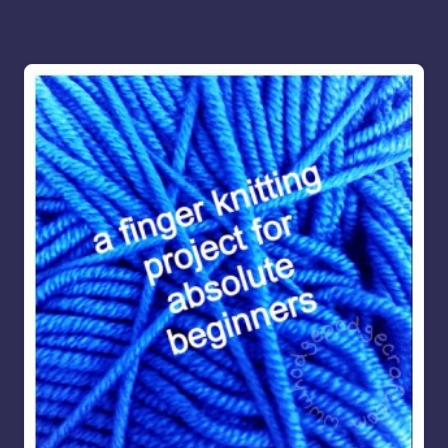
More for you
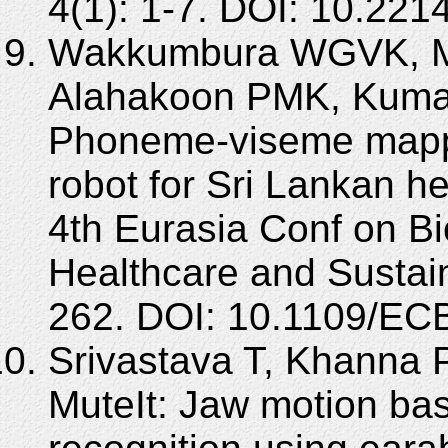
4(1): 1-7. DOI: 10.2214
Wakkumbura WGVK, 
Alahakoon PMK, Kum
Phoneme-viseme mappi
robot for Sri Lankan h
4th Eurasia Conf on B
Healthcare and Sustai
262. DOI: 10.1109/E
Srivastava T, Khanna P
MuteIt: Jaw motion b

══════════════════════════════

### Exercise requirements
Copy every line of the data exactly as written, excluding the pictures.

### Exercise response
More for you
4(1): 1-7. DOI: 10.2214
Wakkumbura WGVK, 
Alahakoon PMK, Kum
Phoneme-viseme mappi
robot for Sri Lankan h
4th Eurasia Conf on B
Healthcare and Sustai
262. DOI: 10.1109/E
Srivastava T, Khanna P
MuteIt: Jaw motion b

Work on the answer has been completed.